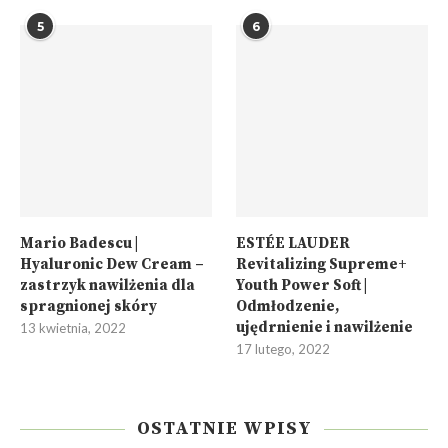
5
6
Mario Badescu |
ESTÉE LAUDER
Hyaluronic Dew Cream –
Revitalizing Supreme+
zastrzyk nawilżenia dla
Youth Power Soft |
spragnionej skóry
Odmłodzenie,
ujędrnienie i nawilżenie
13 kwietnia, 2022
17 lutego, 2022
OSTATNIE WPISY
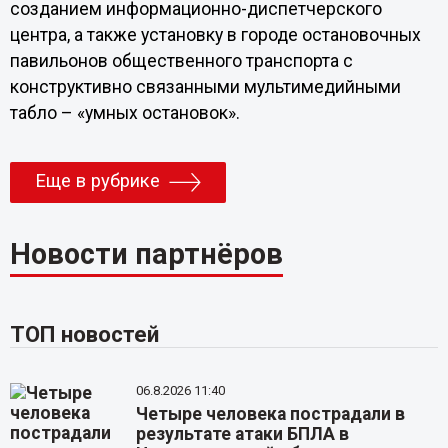
созданием информационно-диспетчерского
центра, а также установку в городе остановочных
павильонов общественного транспорта с
конструктивно связанными мультимедийными
табло – «умных остановок».
Еще в рубрике
Новости партнёров
ТОП новостей
06.8.2026 11:40
Четыре человека пострадали в
результате атаки БПЛА в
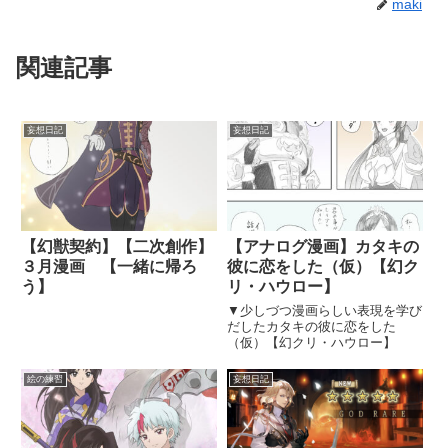
maki
関連記事
妄想日記
妄想日記
【幻獣契約】【二次創作】
【アナログ漫画】カタキの
３月漫画 【一緒に帰ろ
彼に恋をした（仮）【幻ク
う】
リ・ハウロー】
▼少しづつ漫画らしい表現を学び
だしたカタキの彼に恋をした
（仮）【幻クリ・ハウロー】
絵の練習
妄想日記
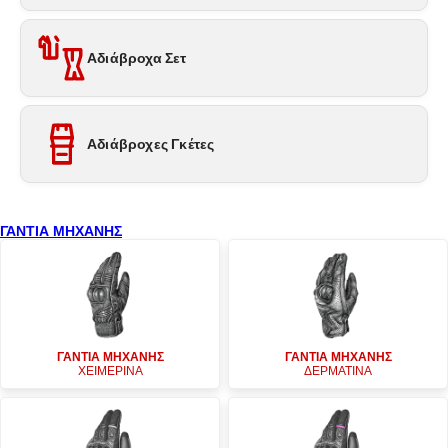
Αδιάβροχα Σετ
Αδιάβροχες Γκέτες
ΓΑΝΤΙΑ ΜΗΧΑΝΗΣ
ΓΑΝΤΙΑ ΜΗΧΑΝΗΣ
ΓΑΝΤΙΑ ΜΗΧΑΝΗΣ
ΧΕΙΜΕΡΙΝΑ
ΔΕΡΜΑΤΙΝΑ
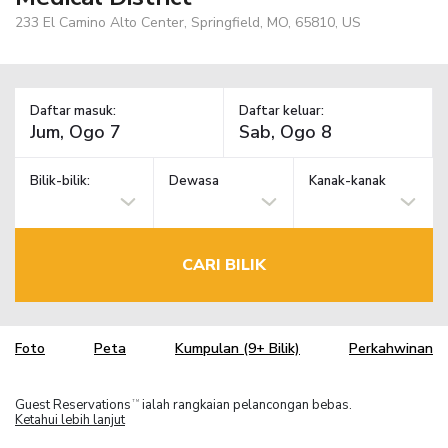
233 El Camino Alto Center, Springfield, MO, 65810, US
Daftar masuk:
Daftar keluar:
Bilik-bilik:
Dewasa
Kanak-kanak
CARI BILIK
Foto
Peta
Kumpulan (9+ Bilik)
Perkahwinan
Guest Reservations
ialah rangkaian pelancongan bebas.
TM
Ketahui lebih lanjut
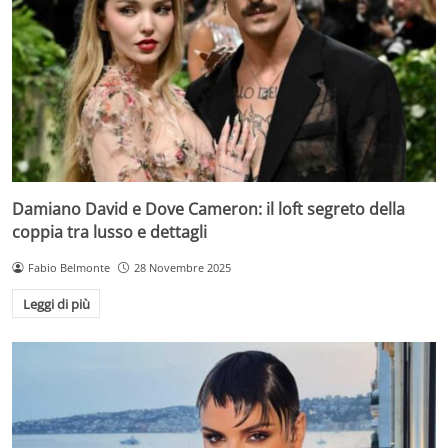
Damiano David e Dove Cameron: il loft segreto della
coppia tra lusso e dettagli
Fabio Belmonte
28 Novembre 2025
Leggi di più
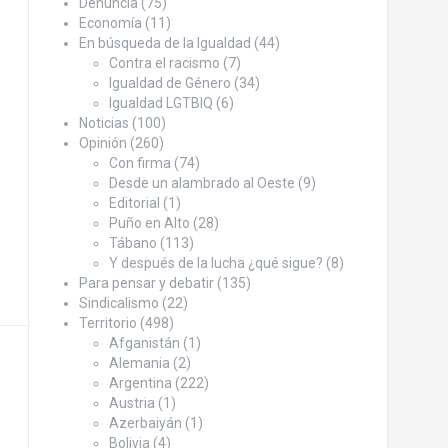
Denuncia
(75)
Economía
(11)
En búsqueda de la Igualdad
(44)
Contra el racismo
(7)
Igualdad de Género
(34)
Igualdad LGTBIQ
(6)
Noticias
(100)
Opinión
(260)
Con firma
(74)
Desde un alambrado al Oeste
(9)
Editorial
(1)
Puño en Alto
(28)
Tábano
(113)
Y después de la lucha ¿qué sigue?
(8)
Para pensar y debatir
(135)
Sindicalismo
(22)
Territorio
(498)
Afganistán
(1)
Alemania
(2)
Argentina
(222)
Austria
(1)
Azerbaiyán
(1)
Bolivia
(4)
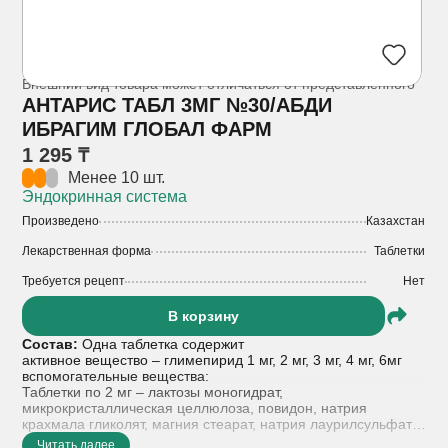
Внешний вид товара может отличаться от представленного
АНТАРИС ТАБЛ 3МГ №30/АБДИ
ИБРАГИМ ГЛОБАЛ ФАРМ
1 295 ₸
Менее 10 шт.
Эндокринная система
Произведено
Казахстан
Лекарственная форма
Таблетки
Требуется рецепт
Нет
В корзину
Состав:
Одна таблетка содержит
активное вещество – глимепирид 1 мг, 2 мг, 3 мг, 4 мг, 6мг
вспомогательные вещества:
Таблетки по 2 мг – лактозы моногидрат,
микрокристаллическая целлюлоза, повидон, натрия
крахмала гликолят, магния стеарат, натрия лаурилсульфат,
железа оксид желтый (Е 172), индигокармин (E 132).
Читать далее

> **Directions for this task**
Set down the data again, exactly, without images.

> **Your solution**
5
6
Mario Badescu |
ESTÉE LAUDER
Hyaluronic Dew Cream –
Revitalizing Supreme+
zastrzyk nawilżenia dla
Youth Power Soft |
spragnionej skóry
Odmłodzenie,
ujędrnienie i nawilżenie
13 kwietnia, 2022
17 lutego, 2022
OSTATNIE WPISY
созданием информационно-диспетчерского
центра, а также установку в городе остановочных
павильонов общественного транспорта с
конструктивно связанными мультимедийными
табло – «умных остановок».
Еще в рубрике
Новости партнёров
ТОП новостей
06.8.2026 11:40
Четыре человека пострадали в
результате атаки БПЛА в
maki
関連記事
妄想日記
妄想日記
【幻獣契約】【二次創作】
【アナログ漫画】カタキの
３月漫画 【一緒に帰ろ
彼に恋をした（仮）【幻ク
う】
リ・ハウロー】
▼少しづつ漫画らしい表現を学び
だしたカタキの彼に恋をした
（仮）【幻クリ・ハウロー】
絵の練習
妄想日記
Αδιάβροχα Σετ
Αδιάβροχες Γκέτες
ΓΑΝΤΙΑ ΜΗΧΑΝΗΣ
ΓΑΝΤΙΑ ΜΗΧΑΝΗΣ
ΓΑΝΤΙΑ ΜΗΧΑΝΗΣ
ΧΕΙΜΕΡΙΝΑ
ΔΕΡΜΑΤΙΝΑ
233 El Camino Alto Center, Springfield, MO, 65810, US
Daftar masuk:
Daftar keluar:
Bilik-bilik:
Dewasa
Kanak-kanak
CARI BILIK
Foto
Peta
Kumpulan (9+ Bilik)
Perkahwinan
Guest Reservations
ialah rangkaian pelancongan bebas.
TM
Ketahui lebih lanjut
Damiano David e Dove Cameron: il loft segreto della
coppia tra lusso e dettagli
Fabio Belmonte
28 Novembre 2025
Leggi di più
Denuncia
(75)
Economía
(11)
En búsqueda de la Igualdad
(44)
Contra el racismo
(7)
Igualdad de Género
(34)
Igualdad LGTBIQ
(6)
Noticias
(100)
Opinión
(260)
Con firma
(74)
Desde un alambrado al Oeste
(9)
Editorial
(1)
Puño en Alto
(28)
Tábano
(113)
Y después de la lucha ¿qué sigue?
(8)
Para pensar y debatir
(135)
Sindicalismo
(22)
Territorio
(498)
Afganistán
(1)
Alemania
(2)
Argentina
(222)
Austria
(1)
Azerbaiyán
(1)
Bolivia
(4)
Внешний вид товара может отличаться от представленного
АНТАРИС ТАБЛ 3МГ №30/АБДИ
ИБРАГИМ ГЛОБАЛ ФАРМ
1 295 ₸
Менее 10 шт.
Эндокринная система
Произведено
Казахстан
Лекарственная форма
Таблетки
Требуется рецепт
Нет
В корзину
Состав:
Одна таблетка содержит
активное вещество – глимепирид 1 мг, 2 мг, 3 мг, 4 мг, 6мг
вспомогательные вещества:
Таблетки по 2 мг – лактозы моногидрат,
микрокристаллическая целлюлоза, повидон, натрия
крахмала гликолят, магния стеарат, натрия лаурилсульфат,
железа оксид желтый (Е 172), индигокармин (E 132).
Читать далее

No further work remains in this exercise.